More chapters are flooding out of the talented minds of Ben Evans and Martijn Verberg via the Manning Early Access Program (MEAP) of “The well grounded Java developer”. The new chapters include Java 7 topics such as: new I/O, dependency injection, concurrency and performance tuning. Following that, there will be chapters on Classfiles & Bytecode. See the Java7Developer.com website for more details.
Summary of Last weeks events
There was a great panel discussion at the London Software Craftsmanship community (LSCc) event, thanks to the guys that kept us all entertained and enlighten. Sandro and David did a great job of keeping the panel focused. I really liked the ideas that Dan North was talking about in terms of “learning how to learn”, leading to an interesting exchange between Dan and Jason Gorman about the benefits of deliberate learning over deliberate practice. Dan made the case that deliberate learning was a much more effective way to learn that through repetition. I think that there is a lot of benefit for deliberate practice when you are starting out, especially when trying to become comfortable (a little less awkward) with a programming language or development technique. However, there is a limit to what you can learn by repetition, so the sooner you can interject some deliberate learning the more you will grow. I have seen some very smart programmers do some great live coding kata where they explored around the problem space and their own understanding to no only teach the audience things but also to learn themselves.
I think that is an important part of “craftsmanship”, especially when learning is not just for yourself but how you can help others to learn. I would encourage people to look at things like the dreyfus model of skill acquisition or more specific learning techniques such as Chris Argyris’ concepts of Action learning. The next LSCc event is a round table meetup on the 18th April. See you there.

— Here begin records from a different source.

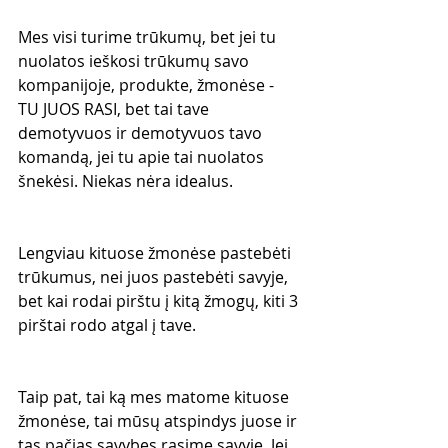
Mes visi turime trūkumų, bet jei tu 
nuolatos ieškosi trūkumų savo 
kompanijoje, produkte, žmonėse - 
TU JUOS RASI, bet tai tave 
demotyvuos ir demotyvuos tavo 
komandą, jei tu apie tai nuolatos 
šnekėsi. Niekas nėra idealus. 
Lengviau kituose žmonėse pastebėti 
trūkumus, nei juos pastebėti savyje, 
bet kai rodai pirštu į kitą žmogų, kiti 3 
pirštai rodo atgal į tave.
Taip pat, tai ką mes matome kituose 
žmonėse, tai mūsų atspindys juose ir 
tas pačias savybes rasime savyje. Jei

Atlassian held the London event of their round the world Road Trip where I was very honoured to be announced as the UK and Ireland Ambassador for Atlassian. This is a new role for me, where I will be helping extending the already passionate and enthusiastic community and hope to run more events in conjunction with other technical communities accross the British Isles. There were a lot of great ideas presented at the road show on how to be effective with the Atlassian tools and it was great to see how use their own tools to great effect. There was also a lot of talk about the Atlassian company culture, things like FedEx days, Friday beer cart, play as a team and so much more. The company culture is one of the main reasons I wanted to join, so if your company does not have an open culture like Atlassian, perhaps you should ask yourself why and what you can do about it.